星孔隧道

一兎

 彼は食べ放題というシステムに期待していなかった。この店ではいくら満腹まで食べても料金一定とはいえ、料金設定を勘案した場合に、同じ代金を払った際に得られる対価は、従量制の店と大差ないかそれ以下であると踏んでいた。

 しかし、彼がこの店で得た体験は貴重なものとなった。それは期待を大きく超え、これが柿安の品質なのかと彼を感嘆させた。彼はその体験談を会社で彼の部下へ伝えると、さほどの時をあけずして彼女とその店に行くことになった。

――その日の夜空は絵画的であった。
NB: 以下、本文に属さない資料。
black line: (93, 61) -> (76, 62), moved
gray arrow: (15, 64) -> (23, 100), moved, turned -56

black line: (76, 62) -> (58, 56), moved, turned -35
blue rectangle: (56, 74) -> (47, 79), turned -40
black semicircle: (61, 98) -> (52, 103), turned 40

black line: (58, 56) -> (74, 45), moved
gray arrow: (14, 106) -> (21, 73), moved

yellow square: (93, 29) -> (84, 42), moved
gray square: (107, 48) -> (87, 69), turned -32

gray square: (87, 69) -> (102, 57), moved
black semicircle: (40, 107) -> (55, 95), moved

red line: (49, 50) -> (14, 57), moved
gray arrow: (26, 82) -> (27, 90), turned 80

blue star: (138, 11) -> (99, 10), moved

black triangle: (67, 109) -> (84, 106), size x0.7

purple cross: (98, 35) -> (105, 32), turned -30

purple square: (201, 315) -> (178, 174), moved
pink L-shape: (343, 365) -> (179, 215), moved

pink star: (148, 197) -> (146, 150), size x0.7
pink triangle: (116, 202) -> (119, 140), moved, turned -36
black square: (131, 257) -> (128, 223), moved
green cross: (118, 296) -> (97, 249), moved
帳から漏れるような粘質な星の光は、拭えばにじむようである。月は天に大きく空いた孔で、そこからは釣り糸が垂れている。闇夜に歩く人間を月の光は獣に変える。獣は息を荒くして、食欲をみなぎらせて。

 彼の部下はいつもマスクをしていた。マスクといってもプロレスのマスクではない。彼は彼女に言った。
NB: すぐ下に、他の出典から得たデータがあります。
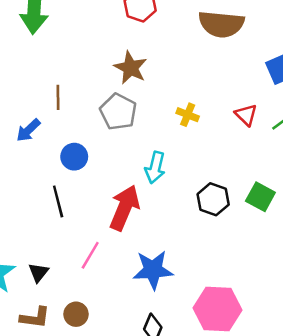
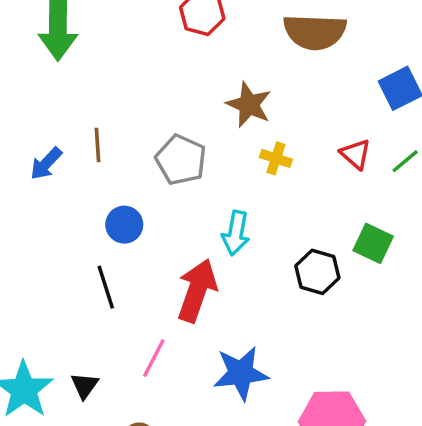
brown star: (130, 68) -> (249, 105), moved
blue arrow: (28, 130) -> (46, 164), moved
green square: (260, 197) -> (373, 243), moved

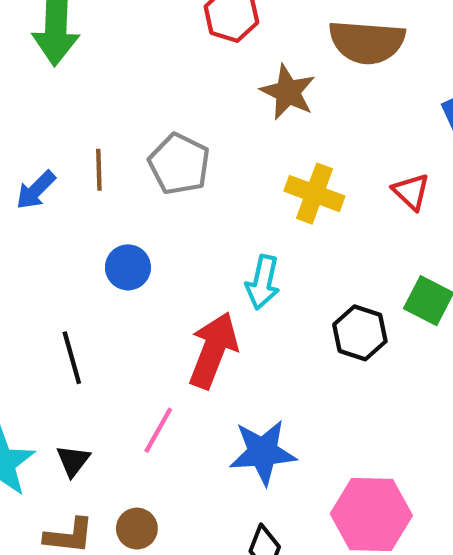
brown star: (249, 105) -> (288, 92), moved
yellow cross: (276, 158) -> (314, 194), size x1.5
gray pentagon: (181, 160) -> (179, 164), moved
black line: (106, 287) -> (72, 358), moved

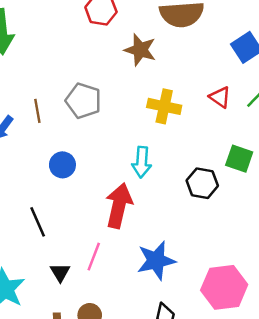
black triangle: (73, 461) -> (60, 272), moved

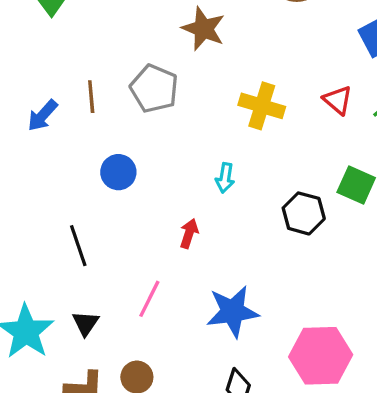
brown star: (140, 50) -> (203, 29), moved
cyan arrow: (142, 162) -> (225, 178), size x0.7
red arrow: (119, 206) -> (189, 234), size x0.5
black triangle: (60, 272) -> (86, 323), moved

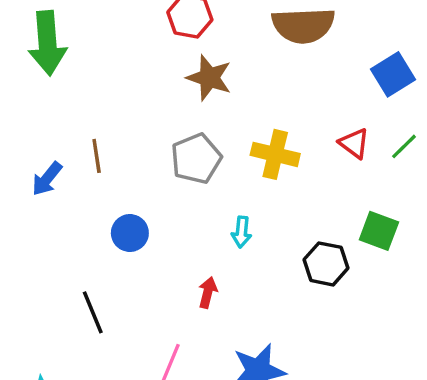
gray pentagon: (154, 89) -> (196, 159), moved, turned 30

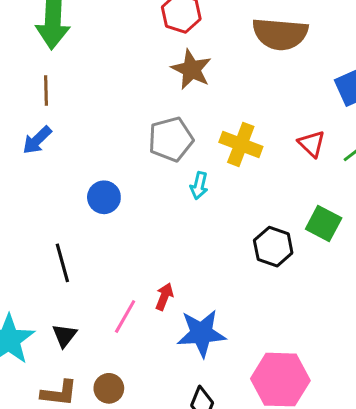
brown line: (97, 156) -> (46, 91), moved
cyan arrow: (242, 232) -> (199, 186), moved
red arrow: (208, 292) -> (164, 297), moved

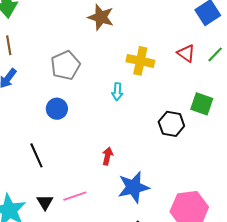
gray pentagon: (171, 139) -> (65, 65), moved
red arrow: (164, 297) -> (107, 156), moved
pink line: (125, 317) -> (75, 196), moved, turned 50

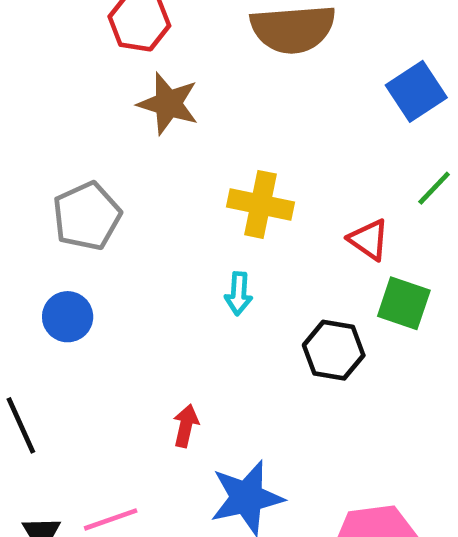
red triangle: (186, 53) -> (369, 240), moved
cyan arrow: (117, 92) -> (239, 294), moved

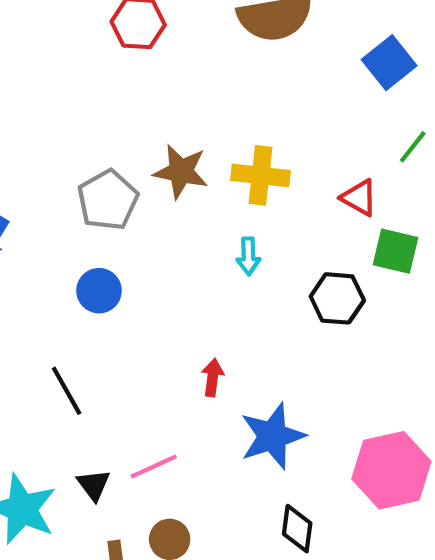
brown star: (168, 104) -> (181, 172), moved

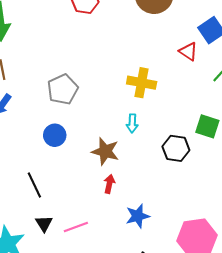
brown star: (181, 172) -> (105, 151), moved
red triangle: (359, 198) -> (188, 51), moved
blue star: (272, 436) -> (138, 216), size x0.7
black triangle: (94, 485) -> (44, 224), moved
「何も言わなくていい。俺にはわかっている。お前がなんでいつもマスクをしているのかを」
「心肺(を鍛えるのが目的)なんだろ?」
 彼女は何も言わなかった。

――餌のない釣り針に食いつく魚はいない。それでは魚を得られないが、餌がなくとも魚を得る方法はある。それは「引っ掛ける」のだ。釣り針は口に入れるためだけのものではない。

 彼は彼の部下と、彼が勧めた食べ放題の店にいる。このとき、彼は彼女の様子に違和感がなかった。ただ、不自然なのはマスクを外さないことだ。
 彼は言った。食事のときにマスクを外さないで食べるなんて器用だねと。彼女は何も言わなかった。彼はステーキをオーダーしては平らげ、再びオーダーすることを繰り返していた。

――夜空の闇は、朝が来るのを忘れさせるように一層深くなるが、月の釣り人は獲物を得られないでいた。竿を振っては手ごたえのない感触を味わっていたが、ついに獲物を得ることに成功した。

 彼の部下は、次の日会社に来なかった。電話を掛けても繋がらない。無断欠勤は初めてのことだ。しかし、彼は昨晩食べすぎたこと、飲みすぎたことを思いながら、何も言わなかった。

――釣り人は獲物がつけていたマスクを外した。こんなものをつけているから釣り針にひっかかるのだ。しかし、外してみて気づいたことに、人間のように見えるそれは精巧な機械だった。これでは釣り人は満足いくわけがないが、釣り人はその機械に命を与えることにした。「行きなさい、お前は自由だ」。

 彼の部下は会社に出勤した。彼はこの前は飲みすぎたな、でも一報ぐらいはくれないと、のたれ死んでいるんじゃないかと思って心配するからなと言った。
 彼の部下は相変わらずマスクをしていてその全貌は窺い知れないが、申し訳なさそうな雰囲気が彼には伝わっていた。これに懲りずまた飲みに行こうと彼は言った。

――その隧道は入口から漏れる光からは考えられないほど、先の見えない長い道だ。彼女はこんなことであれば、腹ごしらえをしておくべきだったと思った。肉のことを考えると頭がおかしくなりそうだ。

 隧道を抜けると彼女は自分の親に会うような気持ちになった。ここは私が生まれた場所であると感じた。

 彼女は彼女の親に言うように言った。「おなかが減りました」と。釣り人は笑った。「それが生きているってことだ」。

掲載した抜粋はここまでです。